The book is written in three parts. The first is a detailed history of how Britain mobilized to feed the country during the Second World War when imports were cut off and food shortages loomed. By creating a Ministry of Food under the charge of Lord Woolton, and taking sweeping wartime interventionist measures, the government ensured that everyone ate. The measures included mandating growing home food gardens, increasing farm production, rationing scarce foods, feeding programs, and reducing food waste, to name just a few. Similar actions were taken in other countries as well.
Canadians may remember Victory Gardens or ration tokens and cards, or have read Food Will Win the War: The Politics, Culture, and Science of Food on Canada’s Home Front (UBC Press, 2014), by Castlegar native Ian Mosby. However, the Canadian measures were not as stringent as those in Britain. Research conducted after the war in Britain found that by drastically changing the local food system and adding methods of sharing food, there was no malnutrition, and the unbelievable health benefits. “Citizens were physically stronger and less prone to disease than they had ever been. Diabetes mortality took a ‘conspicuous’ drop … heart disease and tuberculosis plummeted” (p. 80).
The second part makes the connection between food production and climate crisis. Boyle outlines the reciprocal relationship between the two – climate change threatens food production and availability, and current forms of food production, marketing, distribution and consumption exacerbate climate change. Food is frequently taken for granted. Even though Boyle cites endless studies such as a recent one from that claims food systems are responsible for a third of global anthropogenic greenhouse gas emissions (p. 113), the connection is not common knowledge. I used to teach an undergraduate course on Food Studies for Home Economics pre-service teachers. The comments on the Social, Economic, Cultural, Environmental and Political Aspects of Food module often surprised me. Many students said, “Why I am just learning this now,” and “Everyone should know this.” These comments may resonate with those who read this book and those who advocate for compulsory Food Literacy education in schools.
The book ends by reviewing the wartime actions and outlining various ways to mobilize that can, and are being taken today. They range from various forms of food governance, to enhancing local food systems, changing agricultural methods, and decreasing food waste, to individuals eating more seasonal, diverse, local and plant-rich foods. The most inspiring example was There’s a “City That Ended Hunger” (p. 153).
All sections are thoroughly researched — the bibliography is 42 pages! Also included is a section on Further Readings organized under headings such as Climate Change, Environment and Food; Food Politics and Justice; Problems and Solutions. Mobilize Food! is endorsed by many well-respected figures in food and climate activism. The forward was written by Professor Emeritus Tim Lang of City University in London, UK, whose specialty is food policy.
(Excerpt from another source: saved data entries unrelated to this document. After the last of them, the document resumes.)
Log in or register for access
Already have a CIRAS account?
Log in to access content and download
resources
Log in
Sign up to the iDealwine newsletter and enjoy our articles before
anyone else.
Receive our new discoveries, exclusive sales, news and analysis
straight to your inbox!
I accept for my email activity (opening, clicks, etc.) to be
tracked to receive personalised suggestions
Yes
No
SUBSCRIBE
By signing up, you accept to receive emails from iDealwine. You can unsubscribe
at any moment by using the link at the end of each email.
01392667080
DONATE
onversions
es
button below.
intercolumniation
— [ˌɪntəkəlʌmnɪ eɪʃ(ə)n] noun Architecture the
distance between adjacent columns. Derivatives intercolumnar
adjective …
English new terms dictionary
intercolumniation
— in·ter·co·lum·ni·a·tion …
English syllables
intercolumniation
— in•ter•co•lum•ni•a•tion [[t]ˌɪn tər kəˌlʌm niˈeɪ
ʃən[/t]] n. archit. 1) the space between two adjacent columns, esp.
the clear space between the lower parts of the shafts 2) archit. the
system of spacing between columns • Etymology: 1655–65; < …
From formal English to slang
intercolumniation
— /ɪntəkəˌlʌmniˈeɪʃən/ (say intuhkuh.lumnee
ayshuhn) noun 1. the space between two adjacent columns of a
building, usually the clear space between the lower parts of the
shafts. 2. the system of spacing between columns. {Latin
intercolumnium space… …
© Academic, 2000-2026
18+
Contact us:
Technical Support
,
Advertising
He has along history of engagement in public and academic research regarding food policy and is co-author of Food wars: the global battle for mouths, minds and markets, first published in 2005 with a second edition in 2015.
Mobilize Food! is very readable. The text is augmented with photographs, posters advertising the war effort, graphs and charts, and the memories of interviewees who lived through the war. It could easily be used as a text for high school or undergraduate food studies or social studies courses. Currently in BC the only school subject area that deals with food is Home Economics. Even though the Food Studies curriculum for secondary students includes the study of food systems, food policy, food security, food sovereignty and Indigenous stewardship, the courses are electives, so the impact is not as significant as it would be if it were a core course.
Boyle as an educator recognizes the importance of food education. She is a teacher as well as a scientist and a journalist. An earlier food-related publication, High Steaks: Why and How to Eat Less (New Society, 2012), focussed on changing diets echoing the image on page 128 of Mobilize Food! that says “diet change not climate change.”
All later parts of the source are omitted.